First, Ralph McInerny passed away in January. I was very blessed to take two courses from the man, one an introduction to the thought of Aquinas, and the other on the thought of Kierkegaard and Newman. Despite spending two whole semesters with him, though, I’m deeply saddened by the fact that I didn’t take the time to get to know him better.
Professor McInerny was among the first to introduce me to many of the great Catholic thinkers of the 20th century, even if only in passing comments – he had the wonderful and rare ability to go off on tangents that actually mattered – or in a random lecture in McKenna Hall: thinkers like Maritain, Newman, Bernanos, and Gilson, not to mention some of the legendary former faculty of my alma mater (most notably Yves Simon) and the great Catholic literary figures of the 20th century – Flannery O’Connor, Evelyn Waugh, and so on. One of my fondest memories at Notre Dame was this talk McInerny gave on G.K. Chesterton’s visit to campus. In just a brief lecture, I was introduced for really the first time to the broader history of Notre Dame (aside from football), to Chesterton’s poetry, especially The Arena, and to the idea of Chesterton as an author open to serious academic study.
And hearing Professor McInerny speak is itself an amazing treat, especially in a more intimate setting. His words were always carefully crafted, and he told a story so well:
As we go about the present day campus it is well to recall the giants who walked here in the past. We have, I suspect, an insufficient sense of the history of this place. A visit to the community cemetery off the road that runs from the grotto to St. Mary’s is to a kind of Arlington Cemetery of the Congregation of Holy Cross. There one finds the graves of the first generation, Father Sorin and his companions, and of all subsequent generations of Holy Cross religious lyng row after row under crosses of identical size….Frank O’Malley is one of the few lay professors buried in the community cemetery, but a visit to Cedar Grove Cemetery on Notre Dame Avenue, just south of the bookstore, can seem, to someone of my vintage, a kind of faculty meeting of the departed. The coordinates of space we occupy are haunted by this past, and its influence on us goes largely unrecognized, when not willfully ignored. It is an oddity of this place that it constantly sees itself as at Square One in a way that verges on impiety.
To recent students, McInerny was truly the rock that held the Catholic identity of Notre Dame together. He taught at Our Lady’s university for more than fifty years, and though he expressed sadness with the direction our school is taking, he always seemed to have a profound, though usually unspoken, sense of hope. For me personally, his mere presence on campus seemed a verification of the reasons we were there, both in the broader scope as well as in the more practical (e.g., why there instead of Franciscan or Ave Maria or Thomas Aquinas or Christendom or Dallas, etc., a question with which many of us were frequently confronted, even in those days before monologues or Obama). Professor McInerny had seen it all, and stayed on to fight the fight through some very bad times, and (while I was a student, anyway) the times seemed to be changing. After all, several key departments are getting better rather than worse, the young C.S.C. priests are wonderful, and more and more students truly interested in the Catholic intellectual tradition seem to come to Notre Dame year after year.

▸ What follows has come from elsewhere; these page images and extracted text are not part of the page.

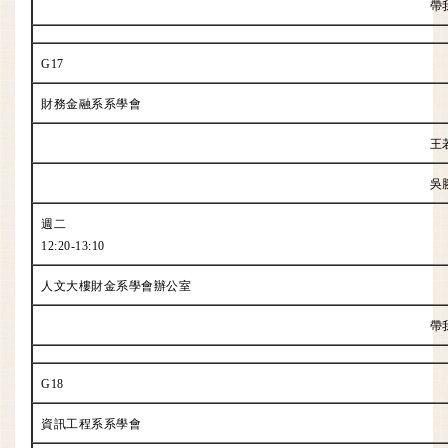
帶
G17
財務金融系系學會
王
吳
週二
12:20-13:10
人文大樓財金系學會辦公室
帶
G18
資訊工程系系學會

In a video of a lecture he gave at a previous Center for Ethics and Culture Fall Conference, Professor McInerny said,
When parents come and talk to me about their kids coming to Notre Dame, and they’re concerned about their faith and so forth, I’ve never hesitated to urge them to come here. All my kids went to Notre Dame…I never hesitated, so it’s not as if, if one wishes things had pursued another path, that you would say that what we’re here for cannot be done; of course it can be.

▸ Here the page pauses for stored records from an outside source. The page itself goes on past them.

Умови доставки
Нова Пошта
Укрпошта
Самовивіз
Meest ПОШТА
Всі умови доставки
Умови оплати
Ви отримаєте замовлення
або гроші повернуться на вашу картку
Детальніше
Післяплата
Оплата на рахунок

It is largely due to McInerny’s presence over the past half-century that that statement is true today – that the true ends of education can still be pursued at Notre Dame. Generations of domers owe an immense gratitude to a true Notre Dame icon. Ralph McInerny made me appreciate the wonderful gift of the education I received at Notre Dame, and he deepened my love for the place at least tenfold. It is hard to imagine a Notre Dame without him.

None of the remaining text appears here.